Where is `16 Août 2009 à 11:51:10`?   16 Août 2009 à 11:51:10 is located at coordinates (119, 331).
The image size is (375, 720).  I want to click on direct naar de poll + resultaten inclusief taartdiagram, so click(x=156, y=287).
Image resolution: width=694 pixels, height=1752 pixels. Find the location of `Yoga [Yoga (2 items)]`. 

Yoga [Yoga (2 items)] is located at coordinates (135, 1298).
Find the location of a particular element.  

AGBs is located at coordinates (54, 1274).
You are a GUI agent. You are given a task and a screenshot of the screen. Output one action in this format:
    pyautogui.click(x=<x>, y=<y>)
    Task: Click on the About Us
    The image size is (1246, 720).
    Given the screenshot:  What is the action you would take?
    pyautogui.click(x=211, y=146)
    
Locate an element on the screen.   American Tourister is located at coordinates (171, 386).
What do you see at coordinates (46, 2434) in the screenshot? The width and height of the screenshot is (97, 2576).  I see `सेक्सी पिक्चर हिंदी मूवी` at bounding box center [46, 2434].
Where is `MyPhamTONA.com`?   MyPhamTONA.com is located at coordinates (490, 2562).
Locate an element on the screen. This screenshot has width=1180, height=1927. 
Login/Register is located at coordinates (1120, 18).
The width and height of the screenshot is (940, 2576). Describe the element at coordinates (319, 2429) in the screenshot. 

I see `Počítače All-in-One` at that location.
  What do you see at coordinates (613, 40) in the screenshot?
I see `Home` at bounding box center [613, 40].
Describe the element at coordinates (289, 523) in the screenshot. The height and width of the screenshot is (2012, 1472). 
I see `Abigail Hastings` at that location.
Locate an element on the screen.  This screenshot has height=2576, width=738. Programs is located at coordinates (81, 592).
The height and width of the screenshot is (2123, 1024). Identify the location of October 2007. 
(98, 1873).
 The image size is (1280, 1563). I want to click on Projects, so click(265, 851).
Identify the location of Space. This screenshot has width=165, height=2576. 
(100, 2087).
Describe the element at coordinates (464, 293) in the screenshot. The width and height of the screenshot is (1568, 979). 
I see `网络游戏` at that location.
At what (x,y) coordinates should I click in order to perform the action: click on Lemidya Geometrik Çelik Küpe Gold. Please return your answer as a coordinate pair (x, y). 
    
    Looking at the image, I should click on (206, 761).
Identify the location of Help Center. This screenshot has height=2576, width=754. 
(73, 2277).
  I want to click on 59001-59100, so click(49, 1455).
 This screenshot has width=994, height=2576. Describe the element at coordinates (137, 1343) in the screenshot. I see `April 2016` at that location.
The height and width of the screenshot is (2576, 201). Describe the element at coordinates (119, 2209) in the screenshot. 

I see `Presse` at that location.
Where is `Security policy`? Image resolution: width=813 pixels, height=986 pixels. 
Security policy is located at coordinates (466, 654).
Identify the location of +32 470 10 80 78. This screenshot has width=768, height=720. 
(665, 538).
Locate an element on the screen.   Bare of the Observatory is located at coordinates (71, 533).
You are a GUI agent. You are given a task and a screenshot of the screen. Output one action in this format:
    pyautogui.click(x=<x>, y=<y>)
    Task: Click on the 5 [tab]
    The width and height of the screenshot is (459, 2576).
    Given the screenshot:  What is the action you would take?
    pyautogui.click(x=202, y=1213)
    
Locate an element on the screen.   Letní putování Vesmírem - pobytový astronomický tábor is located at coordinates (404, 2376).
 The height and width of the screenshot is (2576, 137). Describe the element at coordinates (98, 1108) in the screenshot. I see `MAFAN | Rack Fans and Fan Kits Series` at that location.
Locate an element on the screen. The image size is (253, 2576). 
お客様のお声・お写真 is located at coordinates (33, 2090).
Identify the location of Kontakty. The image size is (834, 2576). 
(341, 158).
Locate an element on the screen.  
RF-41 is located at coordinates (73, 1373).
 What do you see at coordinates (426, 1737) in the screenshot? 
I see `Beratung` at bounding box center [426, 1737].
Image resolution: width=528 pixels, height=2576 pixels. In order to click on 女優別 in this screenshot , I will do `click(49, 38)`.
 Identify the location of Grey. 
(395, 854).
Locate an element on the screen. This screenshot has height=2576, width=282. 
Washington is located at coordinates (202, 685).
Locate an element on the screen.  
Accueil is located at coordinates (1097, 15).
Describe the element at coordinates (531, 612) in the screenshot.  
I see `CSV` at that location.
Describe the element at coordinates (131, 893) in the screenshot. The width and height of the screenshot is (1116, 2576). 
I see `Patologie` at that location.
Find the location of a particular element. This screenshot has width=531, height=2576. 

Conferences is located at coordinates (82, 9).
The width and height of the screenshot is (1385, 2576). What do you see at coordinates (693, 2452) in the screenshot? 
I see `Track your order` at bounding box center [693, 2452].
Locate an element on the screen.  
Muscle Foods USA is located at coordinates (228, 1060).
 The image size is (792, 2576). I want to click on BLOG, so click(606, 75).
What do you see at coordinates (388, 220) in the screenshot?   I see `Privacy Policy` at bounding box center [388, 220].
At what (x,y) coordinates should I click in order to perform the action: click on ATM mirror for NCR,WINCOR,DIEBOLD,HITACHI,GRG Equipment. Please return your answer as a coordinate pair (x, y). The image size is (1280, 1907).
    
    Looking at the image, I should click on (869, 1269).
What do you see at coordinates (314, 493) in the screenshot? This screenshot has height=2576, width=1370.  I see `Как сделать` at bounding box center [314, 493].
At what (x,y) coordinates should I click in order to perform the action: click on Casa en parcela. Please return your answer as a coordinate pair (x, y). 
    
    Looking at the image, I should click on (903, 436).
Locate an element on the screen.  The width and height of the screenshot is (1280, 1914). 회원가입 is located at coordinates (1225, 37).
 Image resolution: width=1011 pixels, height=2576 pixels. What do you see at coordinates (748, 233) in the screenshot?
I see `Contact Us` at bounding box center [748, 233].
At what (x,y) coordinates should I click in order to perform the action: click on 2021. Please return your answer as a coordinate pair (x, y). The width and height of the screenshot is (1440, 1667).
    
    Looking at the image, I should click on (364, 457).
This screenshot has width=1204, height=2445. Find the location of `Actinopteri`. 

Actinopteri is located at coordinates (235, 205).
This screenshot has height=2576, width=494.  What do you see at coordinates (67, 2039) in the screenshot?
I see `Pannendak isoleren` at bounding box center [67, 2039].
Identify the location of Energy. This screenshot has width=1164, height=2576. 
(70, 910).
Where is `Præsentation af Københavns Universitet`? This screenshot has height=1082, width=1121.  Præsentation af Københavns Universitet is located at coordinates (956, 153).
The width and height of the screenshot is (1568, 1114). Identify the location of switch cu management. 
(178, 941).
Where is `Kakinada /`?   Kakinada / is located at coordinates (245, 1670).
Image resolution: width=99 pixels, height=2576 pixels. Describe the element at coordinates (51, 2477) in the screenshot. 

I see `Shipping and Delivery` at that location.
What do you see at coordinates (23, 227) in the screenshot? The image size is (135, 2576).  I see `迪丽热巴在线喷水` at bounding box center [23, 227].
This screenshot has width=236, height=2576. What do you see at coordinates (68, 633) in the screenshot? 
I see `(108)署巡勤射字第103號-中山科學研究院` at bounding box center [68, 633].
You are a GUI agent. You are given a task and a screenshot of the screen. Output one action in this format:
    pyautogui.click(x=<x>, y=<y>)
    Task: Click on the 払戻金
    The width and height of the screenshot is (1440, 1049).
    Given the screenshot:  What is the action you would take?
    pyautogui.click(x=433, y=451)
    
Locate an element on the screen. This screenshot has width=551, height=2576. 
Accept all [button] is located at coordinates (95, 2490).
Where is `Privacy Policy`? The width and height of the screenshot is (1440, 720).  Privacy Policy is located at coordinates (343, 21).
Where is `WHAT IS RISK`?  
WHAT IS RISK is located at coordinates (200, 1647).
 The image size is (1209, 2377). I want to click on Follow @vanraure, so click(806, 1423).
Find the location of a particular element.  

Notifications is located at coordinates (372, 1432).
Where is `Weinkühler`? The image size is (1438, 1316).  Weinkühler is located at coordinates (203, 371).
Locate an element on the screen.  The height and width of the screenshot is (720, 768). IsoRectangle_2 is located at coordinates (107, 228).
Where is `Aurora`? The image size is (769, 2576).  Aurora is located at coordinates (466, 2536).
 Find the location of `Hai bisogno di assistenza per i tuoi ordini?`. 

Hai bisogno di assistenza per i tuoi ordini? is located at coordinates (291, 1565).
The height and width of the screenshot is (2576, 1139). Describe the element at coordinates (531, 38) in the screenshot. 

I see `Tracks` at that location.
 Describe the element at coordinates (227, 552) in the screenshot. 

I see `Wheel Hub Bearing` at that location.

## Problem statement
Looking at the data above, write out exactly the lines that start at the one containing "The width and height of the screenshot is (459, 2576)." and end at the one containing "What do you see at coordinates (388, 220)"; include both and nothing beyond.

## Written solution
    The width and height of the screenshot is (459, 2576).
    Given the screenshot:  What is the action you would take?
    pyautogui.click(x=202, y=1213)
    
Locate an element on the screen.   Letní putování Vesmírem - pobytový astronomický tábor is located at coordinates (404, 2376).
 The height and width of the screenshot is (2576, 137). Describe the element at coordinates (98, 1108) in the screenshot. I see `MAFAN | Rack Fans and Fan Kits Series` at that location.
Locate an element on the screen. The image size is (253, 2576). 
お客様のお声・お写真 is located at coordinates (33, 2090).
Identify the location of Kontakty. The image size is (834, 2576). 
(341, 158).
Locate an element on the screen.  
RF-41 is located at coordinates (73, 1373).
 What do you see at coordinates (426, 1737) in the screenshot? 
I see `Beratung` at bounding box center [426, 1737].
Image resolution: width=528 pixels, height=2576 pixels. In order to click on 女優別 in this screenshot , I will do `click(49, 38)`.
 Identify the location of Grey. 
(395, 854).
Locate an element on the screen. This screenshot has height=2576, width=282. 
Washington is located at coordinates (202, 685).
Locate an element on the screen.  
Accueil is located at coordinates (1097, 15).
Describe the element at coordinates (531, 612) in the screenshot.  
I see `CSV` at that location.
Describe the element at coordinates (131, 893) in the screenshot. The width and height of the screenshot is (1116, 2576). 
I see `Patologie` at that location.
Find the location of a particular element. This screenshot has width=531, height=2576. 

Conferences is located at coordinates (82, 9).
The width and height of the screenshot is (1385, 2576). What do you see at coordinates (693, 2452) in the screenshot? 
I see `Track your order` at bounding box center [693, 2452].
Locate an element on the screen.  
Muscle Foods USA is located at coordinates (228, 1060).
 The image size is (792, 2576). I want to click on BLOG, so click(606, 75).
What do you see at coordinates (388, 220) in the screenshot?   I see `Privacy Policy` at bounding box center [388, 220].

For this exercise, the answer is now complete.